I think you are sidestepping the real issue I raised, which is:

    What is the reason why you do not want to feed the precompose helper
    with some arguments to 'git commit', while it is OK to pass all
    arguments to other commands through precomposition?

I admit it was my fault that I did not spell it out clearly in my
response.

I understand that arguments other than pathspec and revs could be left in
decomposed form, but is there any harm in canonicalizing any and all
command line parameters given in decomposed form consistently into
precomposed form? What problem are you trying to solve by special casing
"git commit"? That is the real question to be answered, as there may be
other commands some of whose arguments may not want to be canonicalized
due to the same reason, but you simply overlooked them. When other people
need to fix that oversight, they need a clearly written criterion what
kind of arguments should not be fixed and why.

And the reason cannot be a desire to pass the value to "--message"
argument intact [*1*]; it is not like osx cannot handle text in
precomposed form, right?

In general, I do not want to see ugly code that says "this one potentially
names a path so we add a call to fix it from decomposed form, but that
other one is not a path and we take it intact" sprinkled all over in the
codebase, without a good reason.

It may seem that one alternative to munging argv[] is to have the
precomposition [*2*] applied inside get_pathspec() and have it take effect
only on the pathspecs, which after all ought to be the only place where
this matters, but I doubt it would result in maintainable code. The names
of branches and tags taken from the command line that are used as revision
names will also be compared with results from readdir in $GIT_DIR/refs/
and need to be canonicalized, for example. So I tend to agree with your
"brute force" approach to canonicalize argv[] before any real part of git
sees them; that is where my suggestion to wrap main() to do so came from.

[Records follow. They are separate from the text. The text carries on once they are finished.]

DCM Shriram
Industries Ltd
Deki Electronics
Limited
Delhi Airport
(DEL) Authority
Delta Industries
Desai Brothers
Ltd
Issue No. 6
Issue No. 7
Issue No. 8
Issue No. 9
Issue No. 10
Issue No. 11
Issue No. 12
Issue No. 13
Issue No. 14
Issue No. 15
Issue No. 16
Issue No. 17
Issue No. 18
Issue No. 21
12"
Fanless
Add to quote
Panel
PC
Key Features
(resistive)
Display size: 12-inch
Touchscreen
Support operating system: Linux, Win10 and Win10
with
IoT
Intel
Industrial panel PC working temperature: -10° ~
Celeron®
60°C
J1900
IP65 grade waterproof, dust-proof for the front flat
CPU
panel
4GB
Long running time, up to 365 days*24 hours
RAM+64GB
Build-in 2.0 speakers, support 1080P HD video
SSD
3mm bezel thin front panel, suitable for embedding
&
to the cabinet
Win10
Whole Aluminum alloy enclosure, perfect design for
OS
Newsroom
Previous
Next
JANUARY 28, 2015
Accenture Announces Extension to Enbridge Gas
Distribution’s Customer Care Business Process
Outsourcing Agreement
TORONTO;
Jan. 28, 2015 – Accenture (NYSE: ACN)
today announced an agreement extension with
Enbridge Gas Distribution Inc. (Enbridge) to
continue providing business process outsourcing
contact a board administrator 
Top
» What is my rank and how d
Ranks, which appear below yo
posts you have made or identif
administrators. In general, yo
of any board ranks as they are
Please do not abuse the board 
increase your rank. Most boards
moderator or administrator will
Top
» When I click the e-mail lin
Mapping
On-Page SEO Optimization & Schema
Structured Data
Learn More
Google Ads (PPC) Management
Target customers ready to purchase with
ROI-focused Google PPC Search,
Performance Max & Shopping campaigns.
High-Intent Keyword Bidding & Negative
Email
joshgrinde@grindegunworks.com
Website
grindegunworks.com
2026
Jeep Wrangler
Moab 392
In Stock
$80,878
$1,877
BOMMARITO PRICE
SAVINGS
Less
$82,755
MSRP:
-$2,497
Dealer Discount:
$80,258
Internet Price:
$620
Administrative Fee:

Also some commands (e.g. "rev-list --stdin") take pathspecs and revs from
their standard input stream, so you would need to be careful about them.


[Footnotes]

*1* Also as other commands like "git merge" also take textual message, and
you do pass the helper to canonicalize it.  No, I am not suggesting you to
special case "git merge".

*2* By the way, this may need a better name if the patch touches anywhere
outside compat/osx --- it is about "canonicalize pathname and pathspec
given from the command line into the form used internally by git", and
from an osx person's point of view, the only difference might be
decomposed vs precomposed, but on other odd systems it might be that
pathnames on the filesystem may be using a different encoding from what is
used for pathnames in the index).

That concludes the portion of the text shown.